# Error message-posts not posting



## Candy (Oct 11, 2010)

I would like to know if anyone else is having a truly difficult time posting in threads like I am. I know that someone posted a few days ago about the "error" message that they had been receiving but I'm trying to post and it says that it's posted when I go to my posts, but then I go to "View Today's Posts" and it's not there. It even goes as far as posting the same post twice and then I have to go in and delete it. This is too much work to reply to someones threads. This is getting to be a hassle even trying to post.  Is there anyway to fix this?


----------



## Josh (Oct 11, 2010)

Hi Candy,
The only problems I'm aware of involve the internal server error. Is this what your seeing? Did you get the error page that asks you to send an email?


----------



## terryo (Oct 11, 2010)

Candy, the same thing is happening to me. It doesn't post, and then you get two posts, and have to delete one of them.


----------



## Tom (Oct 11, 2010)

Hi Josh, I'm now getting the "error" message about every forth or fifth time I try to click to a new post or page, or post a response to a PM or a thread. Seems to be getting worse. On the bright side, If I wait a minute and try again it usually goes through. My computer is NOT doing this on any other forum or website.

Hope this helps to diagnose the problem and remember that we all love and appreciate you, even if there is a temporary "imperfection" with our beloved forum.


----------



## ChiKat (Oct 11, 2010)

I have also been receiving these messages more frequently.
Do you really want an email each time this happens? I emailed you the first time. I'm not noticing any patterns though (like it only happens when I click on certain sub-forums, etc.)


----------



## shmily1605 (Oct 11, 2010)

I keep getting the internal server error also.


----------



## Candy (Oct 11, 2010)

Josh said:


> Hi Candy,
> The only problems I'm aware of involve the internal server error. Is this what your seeing? Did you get the error page that asks you to send an email?

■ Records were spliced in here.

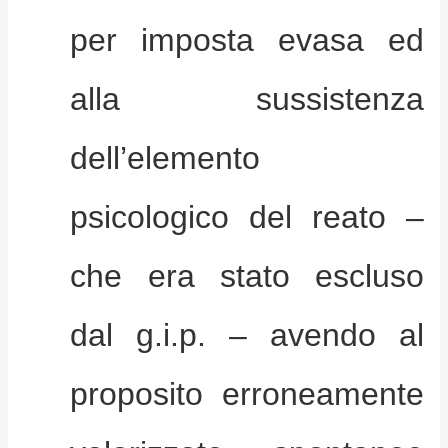
per imposta evasa ed
alla sussistenza
dell’elemento
psicologico del reato –
che era stato escluso
dal g.i.p. – avendo al
proposito erroneamente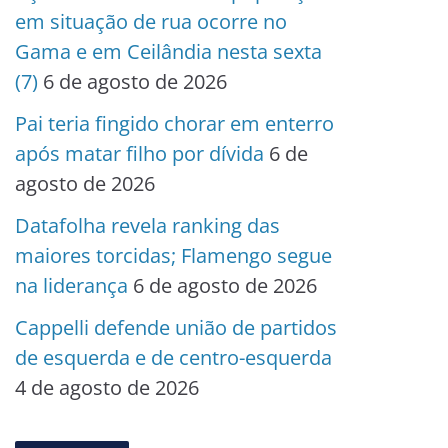
em situação de rua ocorre no
Gama e em Ceilândia nesta sexta
(7)
6 de agosto de 2026
Pai teria fingido chorar em enterro
após matar filho por dívida
6 de
agosto de 2026
Datafolha revela ranking das
maiores torcidas; Flamengo segue
na liderança
6 de agosto de 2026
Cappelli defende união de partidos
de esquerda e de centro-esquerda
4 de agosto de 2026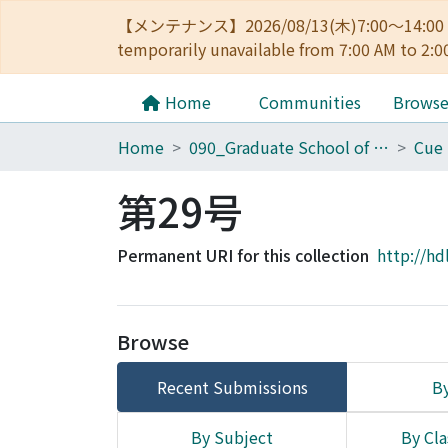
【メンテナンス】2026/08/13(木)7:00～14
temporarily unavailable from 7:00 AM to 2:0
Home
Communities
Brows
Home
090_Graduate School of Engineering
第29号
Permanent URI for this collection
http://hd
Browse
Recent Submissions
By
By Subject
By Cla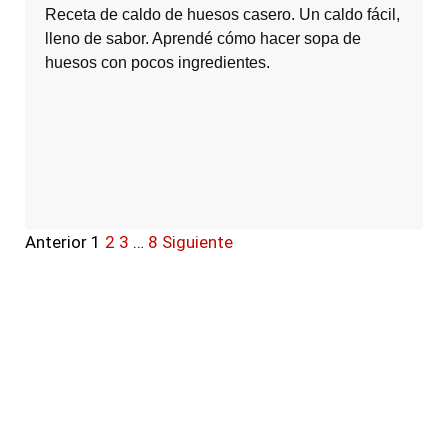
Receta de caldo de huesos casero. Un caldo fácil,
lleno de sabor. Aprendé cómo hacer sopa de
huesos con pocos ingredientes.
Anterior
1
2
3
…
8
Siguiente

Yes Josh I am. Another thing that is happening is that when you post something it shows that you were the last poster but when you try to pull up that post it's not even there. Tom I think posted recently on my thread about Sea World, but when I try to read it it doesn't show up. I can find part of it if I go to his name and checks out his posts but that's it I can't read all of it.

Here it is. I've got it 6 times in the last 5 threads that I've been on.

You've reached this page in error.

If you would, please send an email to [email protected] and describe the following:
- the browser you're using
- what you clicked on before this page loaded
- your username
- any other notable abnormalities

Thank you,
Josh


----------



## Yvonne G (Oct 12, 2010)

I'm getting that message all the time too. Seems like I get it on especially long answering posts that I've made, then I don't know if my answer posted or not. I get it about every 4th or 5th click I make on the Forum.


----------



## Candy (Oct 12, 2010)

Yes that's exactly it Yvonne. When I post long threads now I will actually copy them and then if they're deleted I'll just post again and paste it in.


----------



## Isa (Oct 12, 2010)

I get this message too. Candy, I do the same thing loll


----------



## terryo (Oct 12, 2010)

Me too...and I was banned all morning.


----------



## ChiKat (Oct 12, 2010)

I haven't received the error message yet today...knock on wood


----------



## Tracy Gould (Oct 12, 2010)

I still get the internal error message it sometimes happens when i try to post, the post still get put up but when i go to the main board it as not regested on there


----------



## Tracy Gould (Oct 12, 2010)

It just done it again and its showing Candy as the last post


----------



## moswen (Oct 12, 2010)

i've gotten it at least 3 times just in the hour that i've been on right now, but when i go back and go forward again it brings it up. but it's only happened to me just now.


----------



## dmmj (Oct 12, 2010)

No more error messages for me, but I try and post and it won't go through no message just no post, then I refresh and it shows up.


----------



## Tracy Gould (Oct 12, 2010)

Its saying Dmmj posted a 8.06pm but its not showing its showing Moswen as the last post at 07.41pm!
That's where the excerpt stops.